TLS: Your recent scholarship has focused on increasing diversity among tax practitioners. How will this Professorship advance that work?

AA: Being named to a Professorship is an honor because it is a concrete representation of the respect and admiration that your peers and the leaders of the institution have for your work. Holding the first law school professorship that bears the name of a Latino lawyer and Judge is especially meaningful because it brings diverse names and stories into the mainstream of the legal academy. It offers the promise of more to come. The Professorship will give me a platform from which to participate in more conferences, both in the US and abroad, when the day finally comes that everything isn’t virtual.  It will also allow me to disseminate my work on increasing diversity in tax more persuasively because of the increased status a named professorship affords.

TLS: Our last question is about you. You have worked tirelessly to create new opportunities for tax education and service at Temple: running a VITA training each year, creating the Low-Income Taxpayer Policy and Practice course, and most recently establishing the Low-Income Taxpayer Clinic, directed by Professor Andy Weiner. What drives this work, and where do you want to go next?
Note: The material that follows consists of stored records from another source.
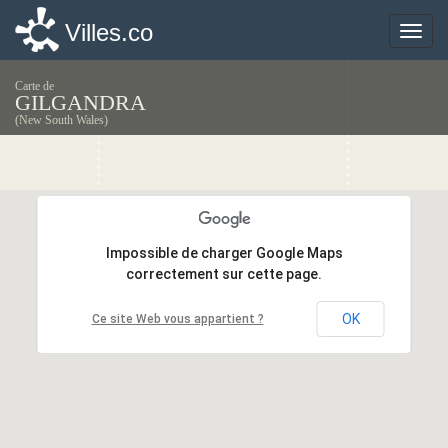
Villes.co
Villes.co
Toggle
Toggle
naviga
naviga
Carte de
GILGANDRA
(New South Wales)
Impossible de charger Google Maps
Impossible de charger Google Maps
correctement sur cette page.
correctement sur cette page.
OK
OK
Ce site Web vous appartient ?
Ce site Web vous appartient ?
AA: I love tax and I’d like every student to do likewise.  The tax law affects just about every aspect of our lives and reflects our most deeply held values.  Although it may seem to be just about money, those who know the tax law know that it is really about what we value as a society. As just one example, from its inception the tax law has valued capital and its owners, a disproportionate number of whom are white, over labor and its providers.

Nevertheless, the federal income tax also reflects the value of compassion – of caring for those in need. As a result, the tax system is now the principal mechanism for the delivery of social safety net benefits, including the delivery of aid prompted by the pandemic. For example, all three “economic impact payments” designed to provide immediate cash aid to individuals reeling from the pandemic, were structured as tax credits and delivered through the tax system.  The Child Tax Credit, long valued for its role in reducing child poverty, has grown exponentially as a result of the pandemic-response legislation, and the Earned Income Tax Credit, which supports low income workers, particularly those with children, has grown as well. But because those benefits are delivered through the tax system, they are administered by the IRS and claimed and accounted for through tax returns. Tax is at the heart of those benefits, and individuals entitled to them need help from tax lawyers who can navigate the labyrinth that is the tax law and the gargantuan bureaucracy that is IRS.

Today’s tax lawyers not only represent multinational corporations; they are also poverty lawyers. Training students who can help low income taxpayers take on the IRS is vital to ensuring that those taxpayers receive the benefits intended for them. Low income taxpayer clinics (LITCs) are the principal providers of such representation, and I am intensely proud that as of this year, Temple finally has an LITC that is helping taxpayers in need, including taxpayers with limited English proficiency. Indeed, I am now working with a Puerto Rican client who very much appreciates that I can explain the tax law in Spanish.

In addition, although the tax law today may seem race and gender blind, it is neither race nor gender neutral.  Professor Dorothy Brown’s recent and pathbreaking book “The Whiteness of Wealth” vividly illustrates that. Everyone should know how the tax system helps to entrench white supremacy, because only by understanding can we dismantle it. The Tax Center has held and sponsored numerous programs that expose the lack of gender and racial neutrality in the tax law, and has been instrumental in bringing diverse role models to the Law School.  In the Fall of 2019, when we were still in-person, Tax Court Chief Judge Maurice Foley, the first Black judge on the U.S. Tax Court, delivered the Fogel Lecture at the Law School to a standing-room only audience in our largest classroom. I hope that the Center will be able to engage in enhanced programing as we emerge from the pandemic. That’s where I want to go next.